The ambush is organized by Major General Michael Kilroy, later Commandant of the 4th Western Battalion of the IRA. He and his flying column of volunteers take up position between Widow Sammon’s House and that of Widow McGreal in Carrowkennedy and await a Royal Irish Constabulary patrol.

At 6:30 PM, a scout signals the approach of the patrol, which includes two Crossley tenders and a Ford motorcar. Jimmy O’Flaherty, a former Connaught Ranger, lines up his sights on District Inspector Edward J. Stevenson in the lead vehicle. Stevenson is killed by a bullet through the centre of his forehead. The lorry lurches forward and stops in the middle of the road and comes under heavy fire from the hillside above. Police tumble out quickly and get down behind a bank which gives them some cover. A Lewis gun is thrown out and trained on the third section of IRA men. After two short bursts of fire, the gunner lay dead beside his gun. A second gunner fires a burst of shots from the Lewis in the direction of the third section, then he swings the muzzle in the air to protect himself from the riflemen above. This is unsuccessful and he also falls dead beneath the gun. Four men in the lorry are now dead and the remaining men are led by Sergeant Creegan. They attach a grenade launcher to a Lee–Enfield rifle and keep the IRA at bay.

The second lorry is stopped by gunfire from both sides of the road as soon as shots are heard from the direction of the first lorry, killing the second driver. This lorry coasts to the ditch at the side of the road. After a while the men run towards McGrale’s thatched cottage facing the road. They poke rifles through the front windows and through a window high in the gable which looks down on the Westport road. They use up a lot of ammunition unnecessarily and then realize that they have left their spare ammunition in the lorry. They unsuccessfully try to persuade the Widow McGrale and her young son to fetch the ammunition.

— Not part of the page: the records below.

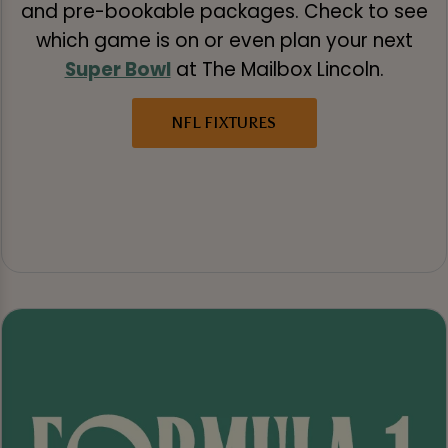
and pre-bookable packages. Check to see
which game is on or even plan your next
Super Bowl
at The Mailbox Lincoln.
NFL FIXTURES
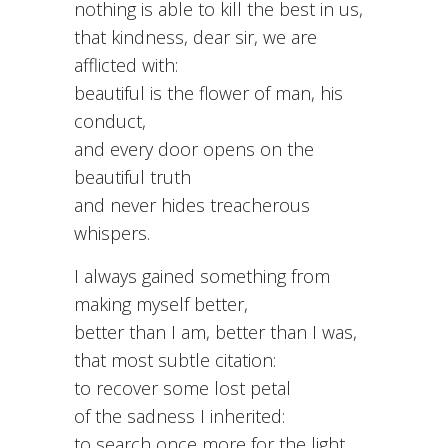
nothing is able to kill the best in us,
that kindness, dear sir, we are
afflicted with:
beautiful is the flower of man, his
conduct,
and every door opens on the
beautiful truth
and never hides treacherous
whispers.
I always gained something from
making myself better,
better than I am, better than I was,
that most subtle citation:
to recover some lost petal
of the sadness I inherited:
to search once more for the light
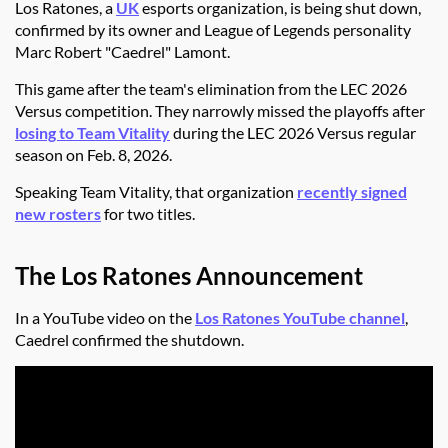
Los Ratones, a
UK
esports organization, is being shut down,
confirmed by its owner and League of Legends personality
Marc Robert "Caedrel" Lamont.
This game after the team's elimination from the LEC 2026
Versus competition. They narrowly missed the playoffs after
losing to Team Vitality
during the LEC 2026 Versus regular
season on Feb. 8, 2026.
Speaking Team Vitality, that organization
recently signed
new rosters
for two titles.
The Los Ratones Announcement
In a YouTube video on the
Los Ratones YouTube channel
,
Caedrel confirmed the shutdown.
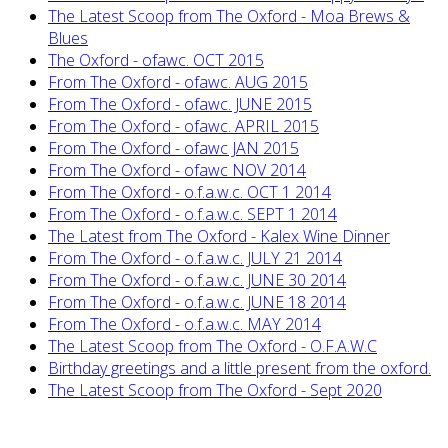
The Latest Scoop from The Oxford - Moa Brews &
Blues
The Oxford - ofawc. OCT 2015
From The Oxford - ofawc. AUG 2015
From The Oxford - ofawc. JUNE 2015
From The Oxford - ofawc. APRIL 2015
From The Oxford - ofawc JAN 2015
From The Oxford - ofawc NOV 2014
From The Oxford - o.f.a.w.c. OCT 1 2014
From The Oxford - o.f.a.w.c. SEPT 1 2014
The Latest from The Oxford - Kalex Wine Dinner
From The Oxford - o.f.a.w.c. JULY 21 2014
From The Oxford - o.f.a.w.c. JUNE 30 2014
From The Oxford - o.f.a.w.c. JUNE 18 2014
From The Oxford - o.f.a.w.c. MAY 2014
The Latest Scoop from The Oxford - O.F.A.W.C
Birthday greetings and a little present from the oxford.
The Latest Scoop from The Oxford - Sept 2020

The motorcar is some distance behind the second lorry and stops beyond the cottage. Three men jump off the exposed side and two remain on the sheltered side of the road which has a thicket beside it next to the cottage. One of the policemen advances towards the rebel position but is badly wounded.

Two hours later, Michael Kilroy is worried that if the first lorry does not surrender soon, the column might not have time to concentrate on the police in the McGrale cottage as enemy reinforcements could arrive at any time. A fresh assault on the lorry is made by Johnny Duffy and Tommy Heavey who have bayonets. A rifle grenade, which is hurled by the police, falls back into the lorry and explodes, killing the man who threw it and fatally wounding other police beside him. A handkerchief of surrender is hoisted on a rifle by Sergeant Creegan, who is fatally wounded in the legs and abdomen.

The captured Lewis gun is fired on the McGreal house from a covered position by O’Flaherty. The men inside come out with their hands above their heads.

The IRA column captures 22 rifles, eight drums for the Lewis gun, several boxes of grenades, 21 revolvers, and approximately 6,000 rounds of rifle ammunition. Petrol is poured over the two lorries and the motorcar and they are set ablaze.

Eight of the British are killed outright or die of their wounds and sixteen surrender. The Black and Tans who surrender are not killed, even though this policy has been endorsed by IRA General Headquarters due to the terror and mayhem they inflict on civilians. Many of the local people go into hiding to avoid the retribution of the Tans. The IRA volunteers escape arrest by sheltering in safe houses.